Abstract P67: Hyperosmolar Treatment of Pulmonary Epithelium Produces Conflicting Cytokine Production Despite NF-kB Inhibition
We and others have shown that hyperosmolarity (HOsm) attenuates inflammatory signaling in neutrophils or endothelium but the generality of this treatment and mechanisms remain unclear. Since both TNFa and IL-1b induce lung chemokine production, the purpose of this study was to investigate the benefits of HOsm on pulmonary epithelium.
Hypothesis: Treatment with HOsm attenuates inflammatory effects driven by NF-kB activity.
Methods: Human pulmonary epithelial cells were incubated with hypertonic saline (HTS) or sorbitol (SOR) augmented media at 400 mOsm for 30 minutes prior to TNF or IL-1 (10ng/ml) stimulation.
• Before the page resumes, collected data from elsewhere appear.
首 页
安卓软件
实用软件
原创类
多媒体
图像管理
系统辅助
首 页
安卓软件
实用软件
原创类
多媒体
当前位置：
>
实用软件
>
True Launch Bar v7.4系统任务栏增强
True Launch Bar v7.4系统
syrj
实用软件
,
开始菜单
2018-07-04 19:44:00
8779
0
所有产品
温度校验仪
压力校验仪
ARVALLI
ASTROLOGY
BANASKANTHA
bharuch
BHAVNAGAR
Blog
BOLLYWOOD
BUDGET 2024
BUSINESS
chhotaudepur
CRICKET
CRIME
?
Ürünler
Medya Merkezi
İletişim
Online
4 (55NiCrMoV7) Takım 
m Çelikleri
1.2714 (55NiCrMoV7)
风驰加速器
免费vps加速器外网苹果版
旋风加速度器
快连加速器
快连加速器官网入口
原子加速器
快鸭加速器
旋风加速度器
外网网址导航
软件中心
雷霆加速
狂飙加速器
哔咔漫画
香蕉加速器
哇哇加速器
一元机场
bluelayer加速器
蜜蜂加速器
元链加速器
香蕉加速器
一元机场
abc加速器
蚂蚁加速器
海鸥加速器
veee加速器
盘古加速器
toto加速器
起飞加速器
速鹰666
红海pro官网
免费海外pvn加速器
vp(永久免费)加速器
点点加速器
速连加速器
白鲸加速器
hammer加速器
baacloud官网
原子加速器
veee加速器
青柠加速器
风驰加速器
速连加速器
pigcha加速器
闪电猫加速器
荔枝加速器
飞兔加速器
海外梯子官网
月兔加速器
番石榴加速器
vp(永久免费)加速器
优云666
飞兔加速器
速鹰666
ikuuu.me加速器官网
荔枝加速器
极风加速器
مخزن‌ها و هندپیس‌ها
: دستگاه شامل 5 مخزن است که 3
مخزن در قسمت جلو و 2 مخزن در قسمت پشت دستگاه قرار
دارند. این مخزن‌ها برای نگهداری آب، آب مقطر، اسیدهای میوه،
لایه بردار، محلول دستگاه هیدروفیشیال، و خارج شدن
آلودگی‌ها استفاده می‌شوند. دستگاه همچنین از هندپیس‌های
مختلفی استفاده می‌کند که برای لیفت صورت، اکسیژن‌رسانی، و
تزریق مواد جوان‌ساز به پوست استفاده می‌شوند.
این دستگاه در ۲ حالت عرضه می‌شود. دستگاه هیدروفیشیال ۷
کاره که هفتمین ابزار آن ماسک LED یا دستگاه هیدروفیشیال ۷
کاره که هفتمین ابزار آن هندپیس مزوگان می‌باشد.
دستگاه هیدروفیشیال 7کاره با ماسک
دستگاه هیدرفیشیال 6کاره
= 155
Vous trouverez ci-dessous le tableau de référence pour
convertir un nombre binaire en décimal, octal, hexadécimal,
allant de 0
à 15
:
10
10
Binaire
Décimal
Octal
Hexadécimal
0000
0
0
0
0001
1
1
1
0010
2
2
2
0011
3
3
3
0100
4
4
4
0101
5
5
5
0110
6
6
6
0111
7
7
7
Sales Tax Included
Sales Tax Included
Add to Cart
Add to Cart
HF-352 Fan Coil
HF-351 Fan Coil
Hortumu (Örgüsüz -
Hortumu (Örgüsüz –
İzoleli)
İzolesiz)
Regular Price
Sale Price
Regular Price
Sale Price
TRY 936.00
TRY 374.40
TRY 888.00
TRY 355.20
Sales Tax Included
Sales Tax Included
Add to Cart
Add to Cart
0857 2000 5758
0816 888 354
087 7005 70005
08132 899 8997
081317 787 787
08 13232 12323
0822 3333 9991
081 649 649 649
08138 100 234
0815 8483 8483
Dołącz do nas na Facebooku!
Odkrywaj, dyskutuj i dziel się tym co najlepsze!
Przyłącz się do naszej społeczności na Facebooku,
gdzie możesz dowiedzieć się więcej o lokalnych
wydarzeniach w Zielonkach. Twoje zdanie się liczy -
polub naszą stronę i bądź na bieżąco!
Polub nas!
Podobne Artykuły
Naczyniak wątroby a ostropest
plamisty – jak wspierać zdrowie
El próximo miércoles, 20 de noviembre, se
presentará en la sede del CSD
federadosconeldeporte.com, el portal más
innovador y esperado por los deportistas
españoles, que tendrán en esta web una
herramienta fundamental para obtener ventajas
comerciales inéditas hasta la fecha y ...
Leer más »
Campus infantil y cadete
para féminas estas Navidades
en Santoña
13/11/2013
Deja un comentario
I-êB phosphorylation was measured using ELISA. Cytokines were measured using ELISA and immunofluorescent bead arrays.
Results: HTS and SOR both inhibited chemokine production (RANTES: 90 –95% vs normal media, p<0.001 n=4) stimulated by either TNFa or IL-1b. However, physiological HOsm exerted by HTS or SOR increased IL-8 production with both TNF and IL-1 stimulation (60 –70% increase vs normal media, p < 0.001 with TNF and 35– 45% increase, p < 0.05 with IL-1, n=4). Furthermore HOsm decreased I-êB phosphorylation with both stimuli (p < 0.01, n=4). No significant differences were seen between HTS and SOR treatment in any group.
Conclusion: In lung epithelium, HOsm presents a complex picture with respect to inflammatory cytokines and NF-kB activity. HOsm suppresses RANTES but stimulates IL-8. Decreased phosphorylation of I-kB by HOsm treatment suggests that NF-kB activation should be diminished, however expression of certain NF-kB driven genes increase with HOsm. This suggests that HOsm might comprehensively suppress adverse lung-leukocyte interactions despite elevated IL-8 production.